TASK GOAL: Go to the line holding "2026 Kia EV9 Light Short Range" in the entries below and write out exactly every line down to and including the line holding "Learn About the MBTI Assessment".

(Extracted page text data)
______
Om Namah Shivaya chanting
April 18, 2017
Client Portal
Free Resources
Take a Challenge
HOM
______
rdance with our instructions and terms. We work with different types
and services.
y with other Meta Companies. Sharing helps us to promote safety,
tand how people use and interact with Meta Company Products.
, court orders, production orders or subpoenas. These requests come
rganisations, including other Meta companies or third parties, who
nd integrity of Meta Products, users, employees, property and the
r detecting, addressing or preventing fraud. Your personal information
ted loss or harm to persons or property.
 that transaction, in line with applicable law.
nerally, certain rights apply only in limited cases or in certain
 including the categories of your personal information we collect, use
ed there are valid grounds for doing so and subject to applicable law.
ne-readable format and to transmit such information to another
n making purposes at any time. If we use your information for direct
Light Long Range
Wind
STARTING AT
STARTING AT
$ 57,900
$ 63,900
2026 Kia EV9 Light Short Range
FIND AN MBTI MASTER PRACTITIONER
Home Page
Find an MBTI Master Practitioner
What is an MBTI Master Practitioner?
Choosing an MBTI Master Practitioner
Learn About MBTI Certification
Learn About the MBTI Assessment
______
WRITTEN ANSWER:
2026 Kia EV9 Light Short Range
FIND AN MBTI MASTER PRACTITIONER
Home Page
Find an MBTI Master Practitioner
What is an MBTI Master Practitioner?
Choosing an MBTI Master Practitioner
Learn About MBTI Certification
Learn About the MBTI Assessment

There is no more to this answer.